C’est dans ce contexte politique difficile que la BoE a démarré son programme de resserrement quantitatif et commencé à vendre des obligations d’État. Après le chaos du mini-budget, elle s’est retrouvée dans l’obligation d’acheter des « gilts » à long terme pour stabiliser le marché, intervenant en tant que teneur de marché en dernier ressort pour les fonds de pension pris de court par leurs stratégies d’investissements axés sur le passif (LDI). Étant donné les incertitudes politiques sur le moyen terme et le risque d’un changement majeur de politique budgétaire, la BoE va devoir rester sur le qui-vive et guetter tout signe d’émergence de nouvelles crises de ce type sur le marché.
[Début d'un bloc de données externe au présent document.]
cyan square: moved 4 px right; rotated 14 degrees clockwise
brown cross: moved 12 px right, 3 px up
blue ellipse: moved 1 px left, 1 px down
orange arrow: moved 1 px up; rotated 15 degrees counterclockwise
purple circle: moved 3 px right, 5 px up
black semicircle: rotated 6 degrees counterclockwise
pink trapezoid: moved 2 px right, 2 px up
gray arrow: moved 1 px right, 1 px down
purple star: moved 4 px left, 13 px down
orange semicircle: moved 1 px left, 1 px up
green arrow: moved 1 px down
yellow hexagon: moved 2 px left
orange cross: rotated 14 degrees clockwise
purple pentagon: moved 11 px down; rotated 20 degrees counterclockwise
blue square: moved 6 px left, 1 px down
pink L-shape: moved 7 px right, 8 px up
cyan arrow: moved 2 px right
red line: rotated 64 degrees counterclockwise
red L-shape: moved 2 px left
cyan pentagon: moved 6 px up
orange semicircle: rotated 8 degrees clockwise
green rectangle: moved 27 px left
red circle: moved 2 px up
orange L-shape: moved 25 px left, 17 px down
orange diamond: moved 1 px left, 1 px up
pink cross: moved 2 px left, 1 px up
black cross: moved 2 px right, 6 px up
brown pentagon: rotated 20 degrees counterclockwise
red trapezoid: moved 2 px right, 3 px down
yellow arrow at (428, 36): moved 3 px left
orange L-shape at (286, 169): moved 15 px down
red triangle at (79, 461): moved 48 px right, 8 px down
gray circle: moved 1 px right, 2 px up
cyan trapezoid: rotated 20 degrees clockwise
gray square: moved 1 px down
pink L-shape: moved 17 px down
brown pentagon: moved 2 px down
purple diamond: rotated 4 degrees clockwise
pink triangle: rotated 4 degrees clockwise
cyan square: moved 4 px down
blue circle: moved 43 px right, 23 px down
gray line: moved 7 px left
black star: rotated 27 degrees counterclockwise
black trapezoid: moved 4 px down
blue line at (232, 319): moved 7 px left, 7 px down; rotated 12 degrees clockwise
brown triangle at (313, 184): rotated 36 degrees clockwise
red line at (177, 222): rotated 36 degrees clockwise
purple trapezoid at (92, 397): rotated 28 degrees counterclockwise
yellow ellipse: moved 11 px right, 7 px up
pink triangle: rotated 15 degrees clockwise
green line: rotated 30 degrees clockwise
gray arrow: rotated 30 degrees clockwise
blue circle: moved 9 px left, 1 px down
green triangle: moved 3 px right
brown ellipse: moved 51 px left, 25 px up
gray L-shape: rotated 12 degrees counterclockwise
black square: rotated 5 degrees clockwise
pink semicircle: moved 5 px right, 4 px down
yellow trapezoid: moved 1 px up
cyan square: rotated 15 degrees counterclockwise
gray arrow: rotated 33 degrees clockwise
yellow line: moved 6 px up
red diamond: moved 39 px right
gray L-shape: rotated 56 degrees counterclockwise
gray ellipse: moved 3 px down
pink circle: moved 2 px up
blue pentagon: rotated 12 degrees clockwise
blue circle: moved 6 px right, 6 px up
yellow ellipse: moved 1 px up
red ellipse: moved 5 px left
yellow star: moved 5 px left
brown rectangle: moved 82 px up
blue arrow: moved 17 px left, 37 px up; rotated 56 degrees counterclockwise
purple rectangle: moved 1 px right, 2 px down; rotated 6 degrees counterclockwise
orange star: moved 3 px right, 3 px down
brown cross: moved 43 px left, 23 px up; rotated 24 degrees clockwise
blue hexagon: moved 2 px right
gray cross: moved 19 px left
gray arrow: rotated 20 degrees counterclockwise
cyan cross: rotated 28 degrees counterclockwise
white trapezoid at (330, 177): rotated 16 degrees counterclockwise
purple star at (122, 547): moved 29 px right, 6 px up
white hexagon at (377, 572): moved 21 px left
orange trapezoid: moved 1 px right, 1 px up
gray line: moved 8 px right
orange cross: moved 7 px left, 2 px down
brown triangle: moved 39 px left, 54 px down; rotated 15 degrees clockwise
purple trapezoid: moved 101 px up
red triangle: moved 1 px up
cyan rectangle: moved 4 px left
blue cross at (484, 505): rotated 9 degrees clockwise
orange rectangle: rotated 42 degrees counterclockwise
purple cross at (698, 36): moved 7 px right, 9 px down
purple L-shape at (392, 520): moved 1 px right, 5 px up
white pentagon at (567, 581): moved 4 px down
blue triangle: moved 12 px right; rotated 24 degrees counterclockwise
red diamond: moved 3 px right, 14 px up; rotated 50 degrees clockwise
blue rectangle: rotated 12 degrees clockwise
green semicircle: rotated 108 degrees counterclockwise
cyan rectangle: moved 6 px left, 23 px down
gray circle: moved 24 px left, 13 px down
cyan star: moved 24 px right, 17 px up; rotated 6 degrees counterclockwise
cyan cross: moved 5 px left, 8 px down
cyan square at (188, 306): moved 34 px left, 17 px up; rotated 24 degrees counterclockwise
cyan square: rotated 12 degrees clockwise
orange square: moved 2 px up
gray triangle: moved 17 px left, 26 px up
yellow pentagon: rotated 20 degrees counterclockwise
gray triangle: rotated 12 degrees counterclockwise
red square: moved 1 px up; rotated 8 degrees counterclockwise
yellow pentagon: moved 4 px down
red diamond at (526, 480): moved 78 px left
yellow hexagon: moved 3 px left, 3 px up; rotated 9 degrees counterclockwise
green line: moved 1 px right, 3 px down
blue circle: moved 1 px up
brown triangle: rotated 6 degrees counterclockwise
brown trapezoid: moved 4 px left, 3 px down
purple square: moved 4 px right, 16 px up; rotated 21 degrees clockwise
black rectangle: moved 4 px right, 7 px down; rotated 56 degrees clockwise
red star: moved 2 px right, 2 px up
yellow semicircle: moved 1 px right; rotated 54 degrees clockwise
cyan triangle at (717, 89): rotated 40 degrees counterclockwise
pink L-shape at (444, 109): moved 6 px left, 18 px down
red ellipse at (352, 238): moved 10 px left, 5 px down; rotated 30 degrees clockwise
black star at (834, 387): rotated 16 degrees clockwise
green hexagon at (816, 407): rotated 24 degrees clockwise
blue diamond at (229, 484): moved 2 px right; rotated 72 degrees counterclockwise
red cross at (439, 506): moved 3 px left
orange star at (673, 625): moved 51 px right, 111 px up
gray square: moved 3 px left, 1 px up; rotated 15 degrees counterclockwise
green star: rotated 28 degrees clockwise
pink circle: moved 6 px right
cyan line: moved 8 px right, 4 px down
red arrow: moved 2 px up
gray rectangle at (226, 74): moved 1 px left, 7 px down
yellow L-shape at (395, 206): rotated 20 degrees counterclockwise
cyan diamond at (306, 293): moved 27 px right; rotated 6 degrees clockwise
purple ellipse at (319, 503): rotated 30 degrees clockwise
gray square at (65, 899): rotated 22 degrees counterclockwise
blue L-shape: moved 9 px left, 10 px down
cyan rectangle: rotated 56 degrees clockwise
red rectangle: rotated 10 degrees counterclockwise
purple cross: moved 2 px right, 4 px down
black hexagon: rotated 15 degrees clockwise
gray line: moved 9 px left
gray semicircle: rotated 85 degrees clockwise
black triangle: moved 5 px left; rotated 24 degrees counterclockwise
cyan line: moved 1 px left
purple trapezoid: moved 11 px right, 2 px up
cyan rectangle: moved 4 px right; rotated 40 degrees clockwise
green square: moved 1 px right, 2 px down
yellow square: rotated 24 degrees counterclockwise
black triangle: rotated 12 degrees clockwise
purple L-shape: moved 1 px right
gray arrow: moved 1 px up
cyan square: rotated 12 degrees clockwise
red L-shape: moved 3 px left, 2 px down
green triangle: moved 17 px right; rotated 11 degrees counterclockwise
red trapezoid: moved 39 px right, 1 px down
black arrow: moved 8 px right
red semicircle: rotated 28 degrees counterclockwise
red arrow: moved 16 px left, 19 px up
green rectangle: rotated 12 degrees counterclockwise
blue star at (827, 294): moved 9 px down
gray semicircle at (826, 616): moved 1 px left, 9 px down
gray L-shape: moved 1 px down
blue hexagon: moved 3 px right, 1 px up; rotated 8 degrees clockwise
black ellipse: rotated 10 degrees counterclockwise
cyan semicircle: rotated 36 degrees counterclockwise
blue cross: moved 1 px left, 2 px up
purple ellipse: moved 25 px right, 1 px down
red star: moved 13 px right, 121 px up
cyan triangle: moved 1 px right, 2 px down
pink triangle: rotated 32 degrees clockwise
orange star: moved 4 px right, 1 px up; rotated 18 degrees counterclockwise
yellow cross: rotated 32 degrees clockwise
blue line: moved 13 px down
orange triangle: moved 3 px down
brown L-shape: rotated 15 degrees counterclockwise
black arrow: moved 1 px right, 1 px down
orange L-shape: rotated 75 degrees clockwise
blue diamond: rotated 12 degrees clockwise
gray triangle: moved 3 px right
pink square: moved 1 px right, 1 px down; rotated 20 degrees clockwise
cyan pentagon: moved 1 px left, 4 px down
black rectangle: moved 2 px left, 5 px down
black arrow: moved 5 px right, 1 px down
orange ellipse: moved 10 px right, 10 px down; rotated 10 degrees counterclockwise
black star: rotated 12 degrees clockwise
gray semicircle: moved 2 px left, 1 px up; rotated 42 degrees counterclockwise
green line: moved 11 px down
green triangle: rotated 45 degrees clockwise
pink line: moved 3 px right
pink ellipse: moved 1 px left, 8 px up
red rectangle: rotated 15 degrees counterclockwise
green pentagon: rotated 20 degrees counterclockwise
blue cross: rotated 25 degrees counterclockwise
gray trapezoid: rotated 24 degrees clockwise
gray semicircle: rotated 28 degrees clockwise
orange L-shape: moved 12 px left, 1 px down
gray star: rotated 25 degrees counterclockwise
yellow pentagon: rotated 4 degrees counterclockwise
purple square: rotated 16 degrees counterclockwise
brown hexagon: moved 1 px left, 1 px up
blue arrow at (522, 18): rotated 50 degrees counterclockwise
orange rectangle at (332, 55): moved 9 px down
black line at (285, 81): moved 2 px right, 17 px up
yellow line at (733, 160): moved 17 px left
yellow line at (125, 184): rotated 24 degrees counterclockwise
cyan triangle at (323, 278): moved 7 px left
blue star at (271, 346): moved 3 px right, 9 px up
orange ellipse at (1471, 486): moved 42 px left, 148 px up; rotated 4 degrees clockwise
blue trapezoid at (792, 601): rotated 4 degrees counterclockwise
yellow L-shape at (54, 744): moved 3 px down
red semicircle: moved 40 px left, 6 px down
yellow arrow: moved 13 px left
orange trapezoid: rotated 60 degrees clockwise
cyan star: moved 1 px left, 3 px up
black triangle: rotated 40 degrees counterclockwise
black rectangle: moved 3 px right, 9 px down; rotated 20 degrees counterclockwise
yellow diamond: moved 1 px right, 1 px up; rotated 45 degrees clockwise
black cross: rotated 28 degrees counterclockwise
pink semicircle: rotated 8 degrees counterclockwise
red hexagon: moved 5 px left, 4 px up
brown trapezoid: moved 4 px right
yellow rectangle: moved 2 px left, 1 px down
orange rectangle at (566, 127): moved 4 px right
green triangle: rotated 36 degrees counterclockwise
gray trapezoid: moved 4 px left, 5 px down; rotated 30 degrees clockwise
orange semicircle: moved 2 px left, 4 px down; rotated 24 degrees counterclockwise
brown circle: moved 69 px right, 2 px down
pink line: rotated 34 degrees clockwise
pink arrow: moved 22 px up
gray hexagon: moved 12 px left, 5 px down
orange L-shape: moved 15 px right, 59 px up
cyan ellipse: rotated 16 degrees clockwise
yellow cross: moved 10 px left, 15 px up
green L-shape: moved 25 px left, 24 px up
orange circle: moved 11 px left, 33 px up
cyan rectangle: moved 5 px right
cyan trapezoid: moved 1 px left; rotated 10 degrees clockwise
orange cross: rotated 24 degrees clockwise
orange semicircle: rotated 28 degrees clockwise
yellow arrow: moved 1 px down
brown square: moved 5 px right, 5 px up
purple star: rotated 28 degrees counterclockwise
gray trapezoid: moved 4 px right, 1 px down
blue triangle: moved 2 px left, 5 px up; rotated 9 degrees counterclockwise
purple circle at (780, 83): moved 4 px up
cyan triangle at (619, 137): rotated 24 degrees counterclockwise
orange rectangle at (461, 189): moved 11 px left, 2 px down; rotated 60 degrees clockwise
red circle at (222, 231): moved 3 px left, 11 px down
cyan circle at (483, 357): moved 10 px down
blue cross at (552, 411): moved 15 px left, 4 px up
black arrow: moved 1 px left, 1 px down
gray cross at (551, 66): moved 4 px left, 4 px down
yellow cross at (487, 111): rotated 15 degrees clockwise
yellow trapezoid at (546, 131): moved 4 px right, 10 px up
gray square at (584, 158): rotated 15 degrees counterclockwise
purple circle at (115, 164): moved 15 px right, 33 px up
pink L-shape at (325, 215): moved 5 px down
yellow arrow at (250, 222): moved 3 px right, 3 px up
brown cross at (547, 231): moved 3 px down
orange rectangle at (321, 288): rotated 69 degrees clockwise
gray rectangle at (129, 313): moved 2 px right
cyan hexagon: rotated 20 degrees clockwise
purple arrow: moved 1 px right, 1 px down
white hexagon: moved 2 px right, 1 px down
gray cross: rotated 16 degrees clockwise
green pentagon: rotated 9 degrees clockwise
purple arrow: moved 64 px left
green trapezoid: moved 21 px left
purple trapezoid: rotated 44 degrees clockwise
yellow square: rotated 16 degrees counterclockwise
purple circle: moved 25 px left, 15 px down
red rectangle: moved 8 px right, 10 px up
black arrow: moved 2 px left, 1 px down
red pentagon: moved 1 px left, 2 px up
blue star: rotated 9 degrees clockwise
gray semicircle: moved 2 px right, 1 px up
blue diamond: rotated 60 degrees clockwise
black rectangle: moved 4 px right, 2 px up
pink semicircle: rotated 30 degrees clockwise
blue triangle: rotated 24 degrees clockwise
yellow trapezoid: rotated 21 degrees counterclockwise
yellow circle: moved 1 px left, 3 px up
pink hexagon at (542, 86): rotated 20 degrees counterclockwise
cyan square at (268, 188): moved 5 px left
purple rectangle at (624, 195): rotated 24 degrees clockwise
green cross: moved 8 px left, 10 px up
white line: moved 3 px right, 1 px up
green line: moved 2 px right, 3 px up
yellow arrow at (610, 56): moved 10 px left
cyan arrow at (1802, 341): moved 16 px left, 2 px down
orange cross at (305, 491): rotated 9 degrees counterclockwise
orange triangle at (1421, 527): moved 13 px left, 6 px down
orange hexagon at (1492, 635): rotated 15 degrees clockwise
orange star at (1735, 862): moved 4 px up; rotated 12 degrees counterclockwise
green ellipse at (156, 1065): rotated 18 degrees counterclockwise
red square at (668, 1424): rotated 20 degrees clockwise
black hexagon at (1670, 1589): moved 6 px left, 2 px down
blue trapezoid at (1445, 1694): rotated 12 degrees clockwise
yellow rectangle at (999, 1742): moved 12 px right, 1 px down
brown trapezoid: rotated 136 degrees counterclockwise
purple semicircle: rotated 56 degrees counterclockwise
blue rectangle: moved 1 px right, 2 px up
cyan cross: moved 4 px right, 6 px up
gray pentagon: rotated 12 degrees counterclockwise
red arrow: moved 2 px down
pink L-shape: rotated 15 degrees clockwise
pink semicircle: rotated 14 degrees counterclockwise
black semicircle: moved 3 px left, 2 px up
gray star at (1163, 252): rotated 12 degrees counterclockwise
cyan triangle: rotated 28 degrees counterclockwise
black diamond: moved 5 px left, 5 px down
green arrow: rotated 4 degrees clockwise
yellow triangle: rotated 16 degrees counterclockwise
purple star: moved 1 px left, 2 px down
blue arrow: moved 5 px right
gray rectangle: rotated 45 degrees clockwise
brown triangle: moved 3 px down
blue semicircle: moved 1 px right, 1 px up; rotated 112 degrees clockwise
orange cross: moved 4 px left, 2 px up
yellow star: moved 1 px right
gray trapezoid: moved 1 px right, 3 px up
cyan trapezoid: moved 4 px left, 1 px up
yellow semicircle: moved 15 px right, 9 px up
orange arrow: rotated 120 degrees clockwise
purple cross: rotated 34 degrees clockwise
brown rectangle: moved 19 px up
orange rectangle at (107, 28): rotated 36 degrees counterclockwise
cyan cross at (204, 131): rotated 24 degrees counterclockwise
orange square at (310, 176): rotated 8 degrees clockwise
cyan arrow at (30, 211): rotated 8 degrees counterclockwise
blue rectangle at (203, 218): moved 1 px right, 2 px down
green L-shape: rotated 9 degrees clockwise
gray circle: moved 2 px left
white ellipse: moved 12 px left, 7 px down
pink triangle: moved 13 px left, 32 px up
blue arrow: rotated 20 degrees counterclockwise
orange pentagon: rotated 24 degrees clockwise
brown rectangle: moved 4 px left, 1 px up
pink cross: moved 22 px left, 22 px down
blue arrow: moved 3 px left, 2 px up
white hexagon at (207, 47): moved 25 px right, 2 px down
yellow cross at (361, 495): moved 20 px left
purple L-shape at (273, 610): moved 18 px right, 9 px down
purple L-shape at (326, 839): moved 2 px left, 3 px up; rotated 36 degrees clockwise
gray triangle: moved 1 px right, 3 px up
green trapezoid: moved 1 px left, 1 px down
Ce genre d’épisode de volatilité est en effet susceptible de se reproduire au cours des années qui viennent, pas forcément du fait des fonds de pension, mais aussi d’autres groupes d’investisseurs. La BoE et les banques centrales de manière générale devront adopter une approche proactive au cours de leur processus de resserrement monétaire, en ajustant le rythme du resserrement quantitatif chaque fois que d’importants risques pour la stabilité financière commenceront à se faire sentir. Bien que les banques centrales s’efforcent, autant que possible, de ne pas interférer avec le fonctionnement normal du marché, leur rôle de teneur de marché en dernier ressort continuera d’être mis à l’épreuve. Surtout au Royaume-Uni.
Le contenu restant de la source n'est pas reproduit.